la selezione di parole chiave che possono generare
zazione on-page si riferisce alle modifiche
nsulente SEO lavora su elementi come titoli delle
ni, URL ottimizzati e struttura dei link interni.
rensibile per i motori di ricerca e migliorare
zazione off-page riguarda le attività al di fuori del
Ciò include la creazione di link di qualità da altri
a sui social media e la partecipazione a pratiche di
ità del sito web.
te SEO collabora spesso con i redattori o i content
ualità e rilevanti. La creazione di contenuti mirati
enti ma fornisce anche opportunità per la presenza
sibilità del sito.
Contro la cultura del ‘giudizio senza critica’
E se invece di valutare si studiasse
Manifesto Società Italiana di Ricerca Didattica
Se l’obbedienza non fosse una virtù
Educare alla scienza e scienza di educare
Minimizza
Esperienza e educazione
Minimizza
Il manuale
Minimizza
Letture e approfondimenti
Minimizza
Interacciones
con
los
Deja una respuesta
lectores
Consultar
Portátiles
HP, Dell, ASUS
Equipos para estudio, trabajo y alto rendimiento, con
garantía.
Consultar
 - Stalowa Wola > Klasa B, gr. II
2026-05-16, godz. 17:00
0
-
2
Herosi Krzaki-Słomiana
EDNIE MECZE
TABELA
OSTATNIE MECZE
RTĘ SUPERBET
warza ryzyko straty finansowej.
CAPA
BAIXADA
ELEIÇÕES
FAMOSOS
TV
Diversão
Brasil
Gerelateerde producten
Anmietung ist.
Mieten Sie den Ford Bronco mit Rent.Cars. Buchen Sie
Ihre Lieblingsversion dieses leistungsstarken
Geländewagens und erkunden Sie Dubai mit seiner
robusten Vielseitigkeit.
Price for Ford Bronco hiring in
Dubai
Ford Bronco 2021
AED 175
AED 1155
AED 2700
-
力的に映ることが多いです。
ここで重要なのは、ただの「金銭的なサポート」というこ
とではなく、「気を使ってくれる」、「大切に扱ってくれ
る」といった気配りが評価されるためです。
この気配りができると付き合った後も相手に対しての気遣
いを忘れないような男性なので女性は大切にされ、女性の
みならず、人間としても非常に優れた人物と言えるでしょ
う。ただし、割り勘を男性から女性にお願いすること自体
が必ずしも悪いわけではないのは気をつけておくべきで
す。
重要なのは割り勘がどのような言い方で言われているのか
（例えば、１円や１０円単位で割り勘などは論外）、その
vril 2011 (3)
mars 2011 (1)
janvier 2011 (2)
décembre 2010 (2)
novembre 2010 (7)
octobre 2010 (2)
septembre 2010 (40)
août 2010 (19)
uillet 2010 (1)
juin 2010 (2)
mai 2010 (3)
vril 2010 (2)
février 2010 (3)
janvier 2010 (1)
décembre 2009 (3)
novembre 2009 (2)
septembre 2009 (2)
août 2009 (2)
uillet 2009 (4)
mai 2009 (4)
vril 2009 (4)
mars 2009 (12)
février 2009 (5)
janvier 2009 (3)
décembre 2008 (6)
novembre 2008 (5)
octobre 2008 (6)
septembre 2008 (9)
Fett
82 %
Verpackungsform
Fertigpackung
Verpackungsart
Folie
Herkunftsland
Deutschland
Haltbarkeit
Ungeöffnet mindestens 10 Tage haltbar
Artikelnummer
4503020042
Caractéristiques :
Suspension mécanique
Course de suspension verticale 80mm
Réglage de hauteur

Task goal: Every entry should be restated word for word.

Problem solution:
la selezione di parole chiave che possono generare
zazione on-page si riferisce alle modifiche
nsulente SEO lavora su elementi come titoli delle
ni, URL ottimizzati e struttura dei link interni.
rensibile per i motori di ricerca e migliorare
zazione off-page riguarda le attività al di fuori del
Ciò include la creazione di link di qualità da altri
a sui social media e la partecipazione a pratiche di
ità del sito web.
te SEO collabora spesso con i redattori o i content
ualità e rilevanti. La creazione di contenuti mirati
enti ma fornisce anche opportunità per la presenza
sibilità del sito.
Contro la cultura del ‘giudizio senza critica’
E se invece di valutare si studiasse
Manifesto Società Italiana di Ricerca Didattica
Se l’obbedienza non fosse una virtù
Educare alla scienza e scienza di educare
Minimizza
Esperienza e educazione
Minimizza
Il manuale
Minimizza
Letture e approfondimenti
Minimizza
Interacciones
con
los
Deja una respuesta
lectores
Consultar
Portátiles
HP, Dell, ASUS
Equipos para estudio, trabajo y alto rendimiento, con
garantía.
Consultar
 - Stalowa Wola > Klasa B, gr. II
2026-05-16, godz. 17:00
0
-
2
Herosi Krzaki-Słomiana
EDNIE MECZE
TABELA
OSTATNIE MECZE
RTĘ SUPERBET
warza ryzyko straty finansowej.
CAPA
BAIXADA
ELEIÇÕES
FAMOSOS
TV
Diversão
Brasil
Gerelateerde producten
Anmietung ist.
Mieten Sie den Ford Bronco mit Rent.Cars. Buchen Sie
Ihre Lieblingsversion dieses leistungsstarken
Geländewagens und erkunden Sie Dubai mit seiner
robusten Vielseitigkeit.
Price for Ford Bronco hiring in
Dubai
Ford Bronco 2021
AED 175
AED 1155
AED 2700
-
力的に映ることが多いです。
ここで重要なのは、ただの「金銭的なサポート」というこ
とではなく、「気を使ってくれる」、「大切に扱ってくれ
る」といった気配りが評価されるためです。
この気配りができると付き合った後も相手に対しての気遣
いを忘れないような男性なので女性は大切にされ、女性の
みならず、人間としても非常に優れた人物と言えるでしょ
う。ただし、割り勘を男性から女性にお願いすること自体
が必ずしも悪いわけではないのは気をつけておくべきで
す。
重要なのは割り勘がどのような言い方で言われているのか
（例えば、１円や１０円単位で割り勘などは論外）、その
vril 2011 (3)
mars 2011 (1)
janvier 2011 (2)
décembre 2010 (2)
novembre 2010 (7)
octobre 2010 (2)
septembre 2010 (40)
août 2010 (19)
uillet 2010 (1)
juin 2010 (2)
mai 2010 (3)
vril 2010 (2)
février 2010 (3)
janvier 2010 (1)
décembre 2009 (3)
novembre 2009 (2)
septembre 2009 (2)
août 2009 (2)
uillet 2009 (4)
mai 2009 (4)
vril 2009 (4)
mars 2009 (12)
février 2009 (5)
janvier 2009 (3)
décembre 2008 (6)
novembre 2008 (5)
octobre 2008 (6)
septembre 2008 (9)
Fett
82 %
Verpackungsform
Fertigpackung
Verpackungsart
Folie
Herkunftsland
Deutschland
Haltbarkeit
Ungeöffnet mindestens 10 Tage haltbar
Artikelnummer
4503020042
Caractéristiques :
Suspension mécanique
Course de suspension verticale 80mm
Réglage de hauteur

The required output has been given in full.